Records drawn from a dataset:
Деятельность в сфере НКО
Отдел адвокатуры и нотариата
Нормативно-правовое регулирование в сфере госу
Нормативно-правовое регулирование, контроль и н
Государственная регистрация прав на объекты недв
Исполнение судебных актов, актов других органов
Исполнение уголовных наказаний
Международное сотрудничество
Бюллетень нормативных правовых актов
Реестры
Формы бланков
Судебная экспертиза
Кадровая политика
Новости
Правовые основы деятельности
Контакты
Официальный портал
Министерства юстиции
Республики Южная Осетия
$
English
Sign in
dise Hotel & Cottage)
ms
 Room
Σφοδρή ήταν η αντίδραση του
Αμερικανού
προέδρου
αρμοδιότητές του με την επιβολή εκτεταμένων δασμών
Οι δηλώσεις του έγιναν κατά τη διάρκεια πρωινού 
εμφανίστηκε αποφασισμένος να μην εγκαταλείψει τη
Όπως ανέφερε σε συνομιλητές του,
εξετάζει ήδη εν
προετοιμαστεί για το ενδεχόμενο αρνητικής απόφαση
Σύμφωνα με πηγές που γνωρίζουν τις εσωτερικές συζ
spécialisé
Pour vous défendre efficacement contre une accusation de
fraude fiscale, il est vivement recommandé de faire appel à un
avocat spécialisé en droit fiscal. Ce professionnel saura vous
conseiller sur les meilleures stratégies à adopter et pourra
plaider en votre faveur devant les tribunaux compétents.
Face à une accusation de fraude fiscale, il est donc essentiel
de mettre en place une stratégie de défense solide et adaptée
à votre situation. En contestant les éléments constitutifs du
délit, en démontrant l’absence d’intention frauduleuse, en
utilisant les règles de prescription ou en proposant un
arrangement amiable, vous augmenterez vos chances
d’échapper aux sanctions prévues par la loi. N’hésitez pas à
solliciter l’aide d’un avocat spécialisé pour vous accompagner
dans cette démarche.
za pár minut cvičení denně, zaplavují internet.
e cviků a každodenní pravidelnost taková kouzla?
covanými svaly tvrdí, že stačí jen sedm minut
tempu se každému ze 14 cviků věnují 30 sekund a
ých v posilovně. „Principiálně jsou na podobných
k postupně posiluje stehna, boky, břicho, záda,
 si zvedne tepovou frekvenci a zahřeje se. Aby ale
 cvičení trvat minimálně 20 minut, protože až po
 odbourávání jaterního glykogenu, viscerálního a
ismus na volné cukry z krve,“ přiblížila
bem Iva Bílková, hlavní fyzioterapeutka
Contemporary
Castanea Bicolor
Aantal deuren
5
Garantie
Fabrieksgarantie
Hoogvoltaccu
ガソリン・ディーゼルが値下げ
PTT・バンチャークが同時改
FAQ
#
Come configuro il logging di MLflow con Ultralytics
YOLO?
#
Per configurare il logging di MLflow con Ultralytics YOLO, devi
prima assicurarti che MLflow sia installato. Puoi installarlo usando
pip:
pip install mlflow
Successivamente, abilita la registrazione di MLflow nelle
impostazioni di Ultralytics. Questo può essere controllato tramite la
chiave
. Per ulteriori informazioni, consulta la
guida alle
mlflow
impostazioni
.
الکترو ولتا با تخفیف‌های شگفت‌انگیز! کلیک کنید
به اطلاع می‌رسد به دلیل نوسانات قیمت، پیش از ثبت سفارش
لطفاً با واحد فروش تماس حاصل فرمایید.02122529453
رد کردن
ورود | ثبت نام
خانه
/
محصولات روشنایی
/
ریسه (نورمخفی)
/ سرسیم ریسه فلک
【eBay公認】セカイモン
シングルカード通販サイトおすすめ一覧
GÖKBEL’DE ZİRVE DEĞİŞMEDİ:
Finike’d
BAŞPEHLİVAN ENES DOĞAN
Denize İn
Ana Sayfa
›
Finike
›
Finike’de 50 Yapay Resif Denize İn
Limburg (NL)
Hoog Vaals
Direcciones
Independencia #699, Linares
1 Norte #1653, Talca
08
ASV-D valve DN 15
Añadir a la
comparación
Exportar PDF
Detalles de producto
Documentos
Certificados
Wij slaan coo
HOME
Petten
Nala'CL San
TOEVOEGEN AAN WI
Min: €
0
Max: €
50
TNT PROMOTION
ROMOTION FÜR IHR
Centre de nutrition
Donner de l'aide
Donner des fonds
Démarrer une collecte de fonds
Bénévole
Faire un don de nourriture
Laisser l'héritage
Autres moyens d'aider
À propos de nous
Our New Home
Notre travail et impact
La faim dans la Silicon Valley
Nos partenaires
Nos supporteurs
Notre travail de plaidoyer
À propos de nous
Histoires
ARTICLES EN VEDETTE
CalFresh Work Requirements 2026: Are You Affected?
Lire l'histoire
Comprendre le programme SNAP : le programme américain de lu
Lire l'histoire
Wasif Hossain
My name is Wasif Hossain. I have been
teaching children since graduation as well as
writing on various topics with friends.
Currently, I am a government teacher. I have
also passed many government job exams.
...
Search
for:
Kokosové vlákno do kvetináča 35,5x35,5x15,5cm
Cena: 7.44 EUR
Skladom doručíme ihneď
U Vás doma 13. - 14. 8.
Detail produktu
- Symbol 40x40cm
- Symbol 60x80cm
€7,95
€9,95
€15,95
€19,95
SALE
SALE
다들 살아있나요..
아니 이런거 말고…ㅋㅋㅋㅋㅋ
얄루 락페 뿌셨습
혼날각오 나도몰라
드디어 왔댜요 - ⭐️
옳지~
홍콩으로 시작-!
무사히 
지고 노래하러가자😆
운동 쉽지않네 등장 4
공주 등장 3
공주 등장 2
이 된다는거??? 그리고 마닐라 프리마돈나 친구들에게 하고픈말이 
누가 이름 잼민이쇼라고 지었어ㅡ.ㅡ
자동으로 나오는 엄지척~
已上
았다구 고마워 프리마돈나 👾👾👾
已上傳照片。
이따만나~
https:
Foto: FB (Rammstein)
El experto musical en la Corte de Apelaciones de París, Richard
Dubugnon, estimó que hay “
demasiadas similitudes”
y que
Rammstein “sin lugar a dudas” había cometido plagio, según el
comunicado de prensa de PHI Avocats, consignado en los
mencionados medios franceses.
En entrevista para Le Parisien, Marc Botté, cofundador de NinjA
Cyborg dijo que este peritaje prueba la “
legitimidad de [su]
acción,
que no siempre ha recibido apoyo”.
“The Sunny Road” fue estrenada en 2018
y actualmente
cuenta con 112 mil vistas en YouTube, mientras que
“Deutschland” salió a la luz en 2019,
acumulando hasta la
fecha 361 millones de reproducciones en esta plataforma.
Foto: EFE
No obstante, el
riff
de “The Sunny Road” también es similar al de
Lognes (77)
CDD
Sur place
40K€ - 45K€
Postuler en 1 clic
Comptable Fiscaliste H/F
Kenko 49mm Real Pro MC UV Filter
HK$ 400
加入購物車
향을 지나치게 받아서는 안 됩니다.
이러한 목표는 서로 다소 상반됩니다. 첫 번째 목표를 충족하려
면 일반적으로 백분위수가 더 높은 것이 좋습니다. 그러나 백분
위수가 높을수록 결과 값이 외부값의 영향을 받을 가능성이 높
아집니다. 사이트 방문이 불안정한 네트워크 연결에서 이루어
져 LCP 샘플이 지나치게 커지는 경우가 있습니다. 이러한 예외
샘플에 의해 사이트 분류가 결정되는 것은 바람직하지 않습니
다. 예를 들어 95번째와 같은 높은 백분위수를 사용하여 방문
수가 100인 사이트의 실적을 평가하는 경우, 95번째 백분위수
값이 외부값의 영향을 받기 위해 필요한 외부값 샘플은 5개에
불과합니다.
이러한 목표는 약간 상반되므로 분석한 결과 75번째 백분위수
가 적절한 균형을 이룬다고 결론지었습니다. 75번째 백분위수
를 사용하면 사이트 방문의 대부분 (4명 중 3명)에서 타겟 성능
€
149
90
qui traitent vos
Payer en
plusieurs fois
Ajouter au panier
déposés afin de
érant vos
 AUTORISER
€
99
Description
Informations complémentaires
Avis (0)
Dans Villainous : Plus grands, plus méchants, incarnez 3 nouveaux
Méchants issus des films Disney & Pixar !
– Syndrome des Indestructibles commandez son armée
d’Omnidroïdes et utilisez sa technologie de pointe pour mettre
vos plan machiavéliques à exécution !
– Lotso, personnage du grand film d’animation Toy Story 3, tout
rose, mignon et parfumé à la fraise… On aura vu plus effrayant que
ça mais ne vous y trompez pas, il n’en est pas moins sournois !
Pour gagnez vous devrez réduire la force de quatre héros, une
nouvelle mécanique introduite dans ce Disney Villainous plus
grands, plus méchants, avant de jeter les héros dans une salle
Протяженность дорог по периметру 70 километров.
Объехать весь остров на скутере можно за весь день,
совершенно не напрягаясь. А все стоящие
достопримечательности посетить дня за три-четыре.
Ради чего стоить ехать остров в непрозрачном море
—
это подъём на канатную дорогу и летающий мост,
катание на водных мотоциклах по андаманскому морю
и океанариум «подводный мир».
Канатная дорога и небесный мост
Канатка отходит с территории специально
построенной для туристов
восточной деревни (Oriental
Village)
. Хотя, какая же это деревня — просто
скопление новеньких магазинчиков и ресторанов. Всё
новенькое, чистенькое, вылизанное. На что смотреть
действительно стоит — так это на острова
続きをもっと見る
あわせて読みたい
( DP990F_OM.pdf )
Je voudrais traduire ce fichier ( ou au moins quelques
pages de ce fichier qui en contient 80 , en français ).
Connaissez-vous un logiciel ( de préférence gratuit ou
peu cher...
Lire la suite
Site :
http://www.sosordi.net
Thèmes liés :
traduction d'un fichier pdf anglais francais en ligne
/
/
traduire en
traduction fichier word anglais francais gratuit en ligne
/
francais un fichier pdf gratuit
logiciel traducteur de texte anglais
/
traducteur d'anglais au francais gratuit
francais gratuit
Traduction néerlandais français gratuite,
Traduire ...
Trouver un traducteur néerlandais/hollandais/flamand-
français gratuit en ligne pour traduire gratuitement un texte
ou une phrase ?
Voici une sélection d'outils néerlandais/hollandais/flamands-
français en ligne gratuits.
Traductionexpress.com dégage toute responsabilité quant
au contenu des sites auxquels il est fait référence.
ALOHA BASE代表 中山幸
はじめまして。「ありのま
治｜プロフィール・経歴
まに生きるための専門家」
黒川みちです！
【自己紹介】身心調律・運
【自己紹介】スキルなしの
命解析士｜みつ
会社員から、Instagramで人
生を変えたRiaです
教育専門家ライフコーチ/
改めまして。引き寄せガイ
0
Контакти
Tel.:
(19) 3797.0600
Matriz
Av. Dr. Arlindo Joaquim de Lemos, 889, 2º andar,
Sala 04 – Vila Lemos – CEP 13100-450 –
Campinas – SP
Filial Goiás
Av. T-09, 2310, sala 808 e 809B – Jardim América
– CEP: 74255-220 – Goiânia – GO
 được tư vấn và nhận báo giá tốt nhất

**Problem statement**
All lines in the entries above that hold the word "Исполнение" need to be copied.

**Response**
Исполнение судебных актов, актов других органов
Исполнение уголовных наказаний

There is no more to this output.